Call me old-fashioned, but I’m all about terror and nightmarish costumes and imagery when it comes to Halloween.

What’s so scary about Thor, Iron Man and Captain America, anyway?  Aside from those movies being “scarily” predictable and formulaic?

No, for me, October 31 belongs to the creatures and monsters of the night.  Give me Freddy Krueger, Jason Voorhees and Michael Myers over any of the Avengers.

I guess it goes without saying that I’m pretty desensitized these days, but obviously that wasn’t always the case.  There were things that scared me as a kid, and one of them was actually pretty ridiculous in hindsight.

When I was about 7 or 8 years old, I was terrified of a VHS cover.  Yup, you read that right.  The box artwork for a videotape was enough to stop my blood cold and keep me up at night, sometimes even calling for Jack or Lynda to come and soothe my frayed nerves.

This was back when the D&E convenience store in Outlook rented out VHS tapes and had them sorted by category.  You had ‘Comedy’ and ‘Drama’ in different parts of the rack, and sure enough, ‘Horror’ had its own section.

The section that happened to be closest to the pop coolers.  Because OF COURSE it was.

If I wanted to grab a Coke, I had to either have tunnel vision to avoid looking at *that* tape or I’d go without one.  That, or I’d actually ask my mom or dad to go into the store with me so they could block the horror movie section.

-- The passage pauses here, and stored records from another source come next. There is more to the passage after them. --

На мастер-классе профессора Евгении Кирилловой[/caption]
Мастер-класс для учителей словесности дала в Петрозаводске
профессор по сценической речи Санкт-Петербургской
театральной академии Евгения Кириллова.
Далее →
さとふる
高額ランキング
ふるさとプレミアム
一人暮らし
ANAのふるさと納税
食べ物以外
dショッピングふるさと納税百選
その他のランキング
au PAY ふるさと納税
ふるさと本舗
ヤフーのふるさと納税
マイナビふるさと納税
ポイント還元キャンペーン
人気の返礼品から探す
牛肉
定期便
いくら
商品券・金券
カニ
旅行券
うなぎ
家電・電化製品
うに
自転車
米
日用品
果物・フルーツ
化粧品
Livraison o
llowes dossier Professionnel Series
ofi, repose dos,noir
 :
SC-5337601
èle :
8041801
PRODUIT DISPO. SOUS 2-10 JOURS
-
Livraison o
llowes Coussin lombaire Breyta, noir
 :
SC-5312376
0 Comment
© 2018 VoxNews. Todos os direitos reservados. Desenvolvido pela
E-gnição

For those who knew my father, he wasn’t exactly the movie-renting type, and the only thing he really went into the D&E for was 6/49 tickets, so you could imagine the incredulous look he’d get on his face when I proposed that he act as my bodyguard against a small, rectangular piece of pressed cardboard.

“You want me to WHAT?”

“It’s a tape I don’t like looking at, Dad!”

“Well then DON’T look at it!  And get ME a Coke while you’re at it!”

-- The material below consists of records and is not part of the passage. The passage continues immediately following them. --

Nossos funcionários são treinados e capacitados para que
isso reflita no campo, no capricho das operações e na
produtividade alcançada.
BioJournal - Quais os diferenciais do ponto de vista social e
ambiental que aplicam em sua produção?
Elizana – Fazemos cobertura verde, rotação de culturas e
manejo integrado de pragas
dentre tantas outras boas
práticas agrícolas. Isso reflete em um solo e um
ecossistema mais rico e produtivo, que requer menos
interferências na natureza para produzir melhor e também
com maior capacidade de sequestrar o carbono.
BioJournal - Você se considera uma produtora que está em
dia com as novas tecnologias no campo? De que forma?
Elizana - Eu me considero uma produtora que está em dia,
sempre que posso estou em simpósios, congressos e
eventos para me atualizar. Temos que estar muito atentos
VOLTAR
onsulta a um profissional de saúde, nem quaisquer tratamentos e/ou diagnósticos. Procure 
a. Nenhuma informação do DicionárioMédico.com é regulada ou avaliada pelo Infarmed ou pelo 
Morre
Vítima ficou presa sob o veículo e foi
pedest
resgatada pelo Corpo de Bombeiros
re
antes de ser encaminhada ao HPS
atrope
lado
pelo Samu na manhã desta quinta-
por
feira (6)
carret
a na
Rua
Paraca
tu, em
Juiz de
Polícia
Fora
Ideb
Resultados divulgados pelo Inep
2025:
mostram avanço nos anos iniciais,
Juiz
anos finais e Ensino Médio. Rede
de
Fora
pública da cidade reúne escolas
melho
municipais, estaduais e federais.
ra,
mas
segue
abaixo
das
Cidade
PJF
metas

Only I couldn’t avoid looking at it whenever I stepped into the D&E; it just drew my eyes in.  Like how one can’t avoid looking at a car crash, my young eyes were reeled in to the freaky artwork adorned on this VHS box.

So I can hear you asking, what movie was it?  What horror flick had VHS cover art that burned itself into my young brain and terrorized me?

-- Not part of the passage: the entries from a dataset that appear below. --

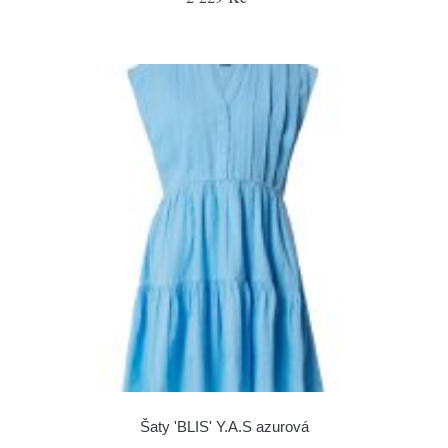
Šaty 'BLIS' Y.A.S azurová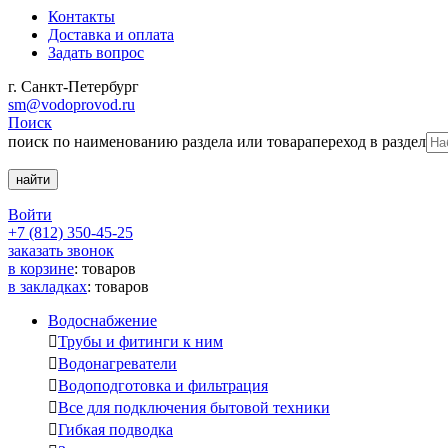
Контакты
Доставка и оплата
Задать вопрос
г. Санкт-Петербург
sm@vodoprovod.ru
Поиск
поиск по наименованию раздела или товара
переход в раздел
Войти
+7 (812) 350-45-25
заказать звонок
в корзине
:
товаров
в закладках
:
товаров
Водоснабжение

Трубы и фитинги к ним

Водонагреватели

Водоподготовка и фильтрация

Все для подключения бытовой техники

Гибкая подводка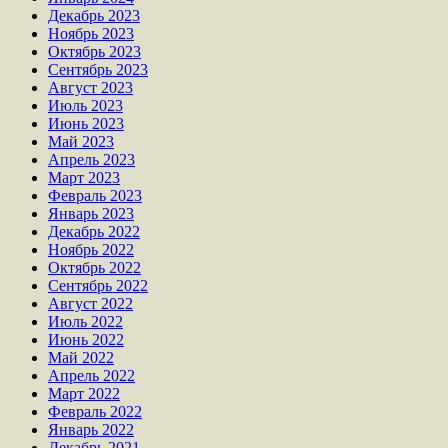
Декабрь 2023
Ноябрь 2023
Октябрь 2023
Сентябрь 2023
Август 2023
Июль 2023
Июнь 2023
Май 2023
Апрель 2023
Март 2023
Февраль 2023
Январь 2023
Декабрь 2022
Ноябрь 2022
Октябрь 2022
Сентябрь 2022
Август 2022
Июль 2022
Июнь 2022
Май 2022
Апрель 2022
Март 2022
Февраль 2022
Январь 2022
Декабрь 2021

Look no further than everyone’s favorite dream-stalking, fedora-wearing, blade-fingered mass murderer himself, Freddy Krueger.  Specifically, Mr. Krueger’s third cinematic outing, which was entitled, ‘A Nightmare on Elm Street 3: Dream Warriors’.

The artwork shows a handful of teenagers standing on the blades of Freddy’s glove like as if they’re being served up to him, but what freaked me out about it the most were his eyes; wide, glaring, and monstrous in every way.  It was like Freddy was staring right through me, and it always felt like those eyes were on me the second I would walk into the D&E.

Eventually, the D&E stopped carrying VHS tapes and did away with the horror flicks, so my young psyche was spared from any further emotional punishment.  Funnily enough, these days I rank ‘Elm Street 3’ as one of my favorite horror movies.

It’s funny what can scare us as kids.  I guess the fine folks who made the Freddy movies overdid it by scaring a kid before he even watched the movie itself.

Have fun this coming Halloween, whatever you’re doing and however you celebrate it.

Me, I’m taking the Justin Trudeau approach when it comes to trick-or-treaters – the candy will hand out itself.

For this week, that’s been the Ruttle Report.